- Directed by: Denys de La Patellière (as Denys de La Patelliere)
- Written by: Denys de La Patetllère (as Denys de La Patelliere) (adaptation) Pascal Jardin (adaptation) Pascal Jardin (dialogue)
- Screenplay by: Denys de La Patellère (as Denys de La Patelliere) Pascal Jardin
- Based on: Bernard Clavel (novel)
- Produced by: Raymond Danon
- Starring: Jean Gabin Michèle Mercier
- Cinematography: Walter Wottitz
- Edited by: Claude Durand
- Music by: Georges Garvarentz
- Color process: Black and white
- Production companies: Les Films Copernic Gloria-Film GmbH Fida Cinematografica
- Distributed by: Comacico (France) Fida Cinematografica (Italy) Gloria Filmverleih (West Germany)
- Release date: 8 September 1965;
- Running time: 91 minutes
- Countries: France Italy West Germany
- Language: French
- Box office: 3,593,724 admissions (France)

= God's Thunder =

1965 film by Denys de La Patellière

God's Thunder or Le Tonnerre de Dieu is a 1965 French-Italian-West German comedy-drama film directed by Denys de La Patellière and starring Jean Gabin and Michèle Mercier.

==Plot==
Upset by his wife's inability to bear him a child, Brassac picks up a prostitute, Simone, in Nantes, the local town, and takes her back home.
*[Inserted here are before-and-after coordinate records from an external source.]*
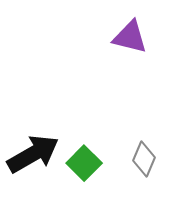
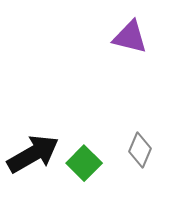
gray diamond: moved 4 px left, 9 px up
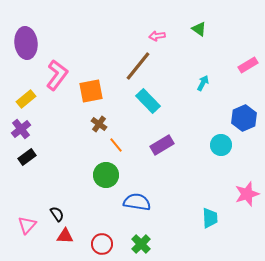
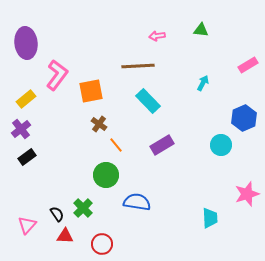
green triangle: moved 2 px right, 1 px down; rotated 28 degrees counterclockwise
brown line: rotated 48 degrees clockwise
green cross: moved 58 px left, 36 px up
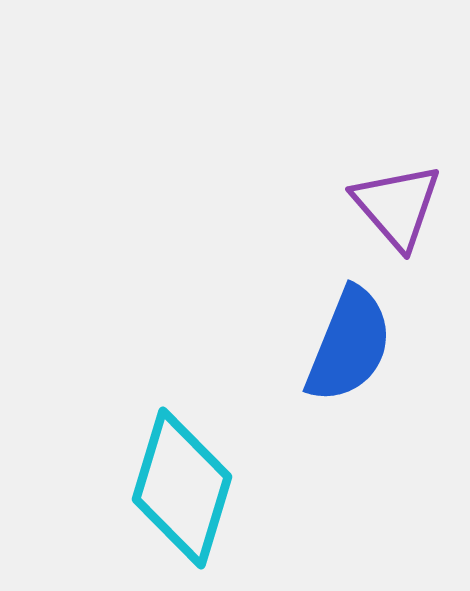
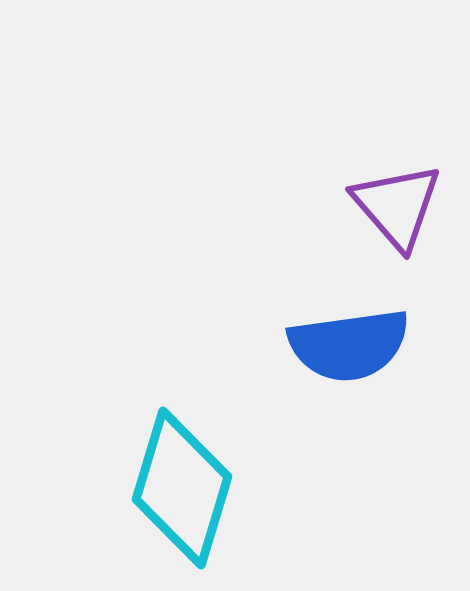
blue semicircle: rotated 60 degrees clockwise
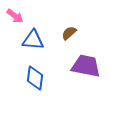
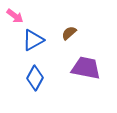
blue triangle: rotated 35 degrees counterclockwise
purple trapezoid: moved 2 px down
blue diamond: rotated 20 degrees clockwise
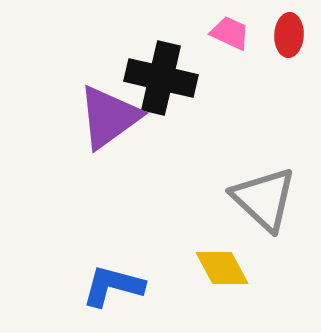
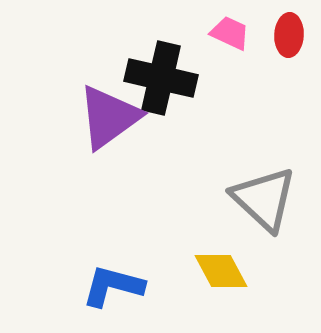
yellow diamond: moved 1 px left, 3 px down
Although disgusted with Brassac's behaviour, Simone enjoys life on his farm and contrives to heal the rift between Brassac and his wife.

==Cast==
- Jean Gabin as Léandre Brassac
- Michèle Mercier as Simone Leboucher
- Robert Hossein as Marcel
- Georges Géret	as Roger (as Georges Geret)
- Emma Danieli as La dame au teckel (as Emma Danielli)
- Ellen Schwiers as Françoise
- Nino Vingelli	as Le patron du café
- Daniel Ceccaldi as Le prêtre
- Louis Arbessier as Bricard, le ministre
- Léa Gray as La taulière
- Danielle Durou as Une fille
- Lydie Balmer as Une fille
- Nicole Beurggrave as Une fille
- Mireille Galot as Une fille
- Paul Pavel as L'ami de Marcel
- Hélène Tossy as La patronne du bistrot
- Lili Palmer as Marie Brassac

==Reception==
It was the seventh most popular film of 1965 in France, after The Sucker, Goldfinger, Thunderball, Gendarme in New York, Mary Poppins and Fantomas Unleashed.